Filter the lines below, keeping each one that holds "løsdele".

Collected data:
┌──
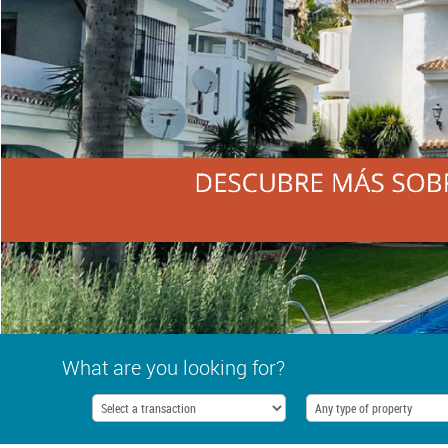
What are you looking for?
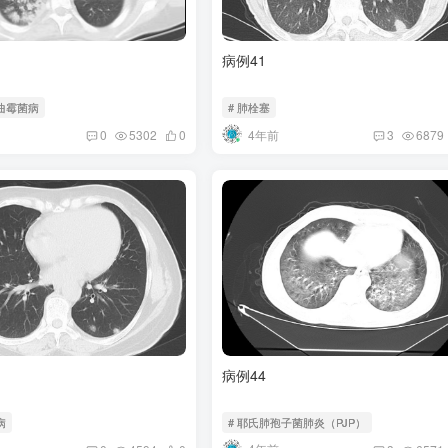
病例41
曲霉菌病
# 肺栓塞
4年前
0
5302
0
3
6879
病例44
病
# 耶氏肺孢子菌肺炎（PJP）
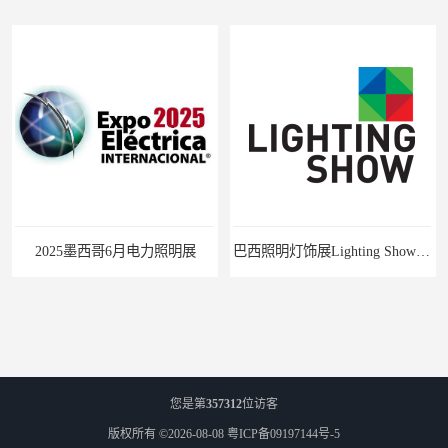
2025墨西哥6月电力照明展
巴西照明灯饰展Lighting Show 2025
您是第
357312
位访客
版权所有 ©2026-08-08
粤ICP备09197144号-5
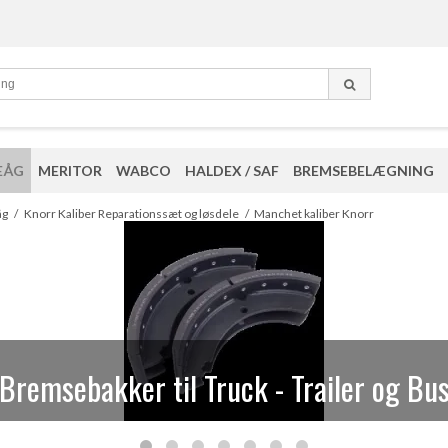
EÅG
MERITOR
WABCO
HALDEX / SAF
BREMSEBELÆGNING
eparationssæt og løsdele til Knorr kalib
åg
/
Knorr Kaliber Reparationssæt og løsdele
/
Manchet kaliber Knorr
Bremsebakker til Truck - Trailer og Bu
└──
┌──
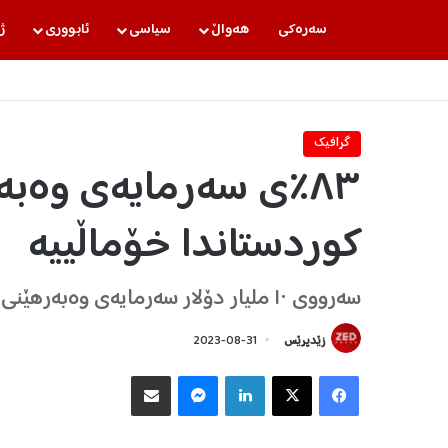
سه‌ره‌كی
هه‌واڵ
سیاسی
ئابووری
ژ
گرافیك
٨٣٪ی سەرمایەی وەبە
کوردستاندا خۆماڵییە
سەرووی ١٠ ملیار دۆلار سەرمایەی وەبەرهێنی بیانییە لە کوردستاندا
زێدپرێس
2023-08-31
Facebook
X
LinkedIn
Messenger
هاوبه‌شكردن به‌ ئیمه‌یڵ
└──
__TASK ANSWER__:
eparationssæt og løsdele til Knorr kalib
Knorr Kaliber Reparationssæt og løsdele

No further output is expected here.